Saturday, November 03, 2007

A Short History of Cartography in China

Cartography is naturally an ancient art in China. However, it has gone through numerous changes and has experienced ancient and modern high points.

The first "great" Chinese cartographer/geographer was Zhang Heng. Zhang made a series of star maps, understood the world was round, and the Earth revolved around the Sun. For physical geographers he is known for His most important contribution to cartography was the invention of the grid system. The grid system introduced mathematical precision which made cartography a science.

The golden age of Chinese cartography has its genesis from Pei Xiu. Pei (AD 244-271) worked for the Kingdom of Wei and the Jin Dynasty and while at these posts he standardized Chinese map making. Pei's cartographic style called for standard symbolizations and extremely high detail. But the key signature of ancient Chinese cartography was the grid system it was based on. Each map specified length of sides of squares thus establishing a scale. In turn Pei designed maps which could be combined to create larger maps. Right angles were used constantly in maps to make them orthogonal.

For a long time the Chinese led the way cartography making star maps, maps made by govenors for tax purposes, and navigational maps. Ancient China was much more advanced than the Roman Empire and Persia at the time. Sadly many of the Chinese's regional and "world" maps were lost during the isolationist time. The Emperor's then thought there was no need to concern themselves with the barbarian world. Collections of ancient Chinese maps do exist though and some are online. For a more detailed history of pre and post-Pei cartography one can read the article The Han Maps and Early Chinese Cartography (JSTOR access required).

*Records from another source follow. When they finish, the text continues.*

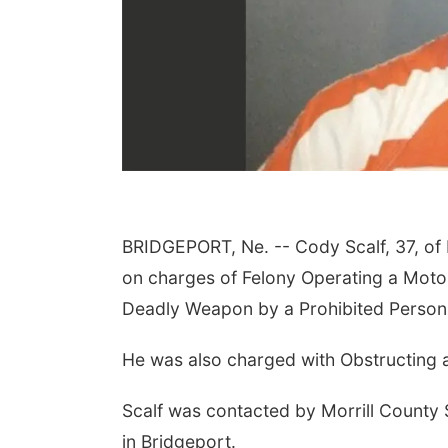
BRIDGEPORT, Ne. --
Cody Scalf, 37, of
on charges of Felony Operating a Motor
Deadly Weapon by a Prohibited Person
He was also charged with Obstructing 
Scalf was contacted by Morrill County S
in Bridgeport.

Today is another high point of map creation in China but to call it another golden age is extremely controversial. The People's Republic of China is leading the pack with GIS technicians creating maps for engineering, construction, and military purposes. The artistic side is gone with very few conventional maps coming out of China. The humanistic geographer Yi-Fu Tuan has blasted the Chinese educational and geographical system for creating engineers who do not understand things spatially (thoughts that mirror Catholicgauze's).